DIRECTIONS — Lift out each line of the data that holds "Corporate".

Saved data entries —
-- Opening Marker --

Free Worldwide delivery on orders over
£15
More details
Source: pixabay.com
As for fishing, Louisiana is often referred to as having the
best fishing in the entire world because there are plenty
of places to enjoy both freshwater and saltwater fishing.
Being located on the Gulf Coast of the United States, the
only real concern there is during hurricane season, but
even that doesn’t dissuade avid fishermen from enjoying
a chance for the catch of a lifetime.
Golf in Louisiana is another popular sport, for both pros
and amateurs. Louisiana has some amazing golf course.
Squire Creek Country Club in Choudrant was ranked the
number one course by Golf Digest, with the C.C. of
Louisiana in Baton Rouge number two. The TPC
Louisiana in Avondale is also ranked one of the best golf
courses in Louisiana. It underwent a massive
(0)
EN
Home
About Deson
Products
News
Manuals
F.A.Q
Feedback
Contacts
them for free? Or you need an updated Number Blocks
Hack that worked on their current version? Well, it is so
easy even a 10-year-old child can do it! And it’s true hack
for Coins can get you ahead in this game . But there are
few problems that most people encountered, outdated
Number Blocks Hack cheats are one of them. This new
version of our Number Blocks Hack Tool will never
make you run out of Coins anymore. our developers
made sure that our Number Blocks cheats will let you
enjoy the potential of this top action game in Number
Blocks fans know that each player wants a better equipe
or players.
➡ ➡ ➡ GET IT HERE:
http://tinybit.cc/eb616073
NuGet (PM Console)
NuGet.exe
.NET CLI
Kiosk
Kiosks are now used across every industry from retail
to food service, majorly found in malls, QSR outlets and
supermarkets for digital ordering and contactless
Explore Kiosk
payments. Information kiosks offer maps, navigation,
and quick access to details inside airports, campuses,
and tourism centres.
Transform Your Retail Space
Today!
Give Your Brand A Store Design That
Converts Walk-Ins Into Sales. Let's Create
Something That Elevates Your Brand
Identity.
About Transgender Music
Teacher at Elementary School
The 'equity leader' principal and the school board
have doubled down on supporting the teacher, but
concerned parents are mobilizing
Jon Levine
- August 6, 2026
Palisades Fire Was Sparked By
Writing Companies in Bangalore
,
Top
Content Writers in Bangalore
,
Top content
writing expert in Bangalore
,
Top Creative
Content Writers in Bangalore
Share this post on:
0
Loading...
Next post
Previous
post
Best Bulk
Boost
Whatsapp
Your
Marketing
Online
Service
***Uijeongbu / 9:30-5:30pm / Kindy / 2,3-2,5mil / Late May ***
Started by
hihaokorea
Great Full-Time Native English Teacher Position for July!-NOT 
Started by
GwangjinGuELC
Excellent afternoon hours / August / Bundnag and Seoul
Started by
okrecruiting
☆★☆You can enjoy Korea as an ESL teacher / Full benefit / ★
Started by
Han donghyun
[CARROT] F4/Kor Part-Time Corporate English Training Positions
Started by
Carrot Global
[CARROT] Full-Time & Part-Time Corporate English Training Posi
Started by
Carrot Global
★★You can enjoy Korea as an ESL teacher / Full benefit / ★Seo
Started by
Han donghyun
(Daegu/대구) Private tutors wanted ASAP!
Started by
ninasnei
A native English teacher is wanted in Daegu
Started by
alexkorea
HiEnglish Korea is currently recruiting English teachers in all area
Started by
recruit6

-- Closing Marker --

TASK ANSWER —
[CARROT] F4/Kor Part-Time Corporate English Training Positions
[CARROT] Full-Time & Part-Time Corporate English Training Posi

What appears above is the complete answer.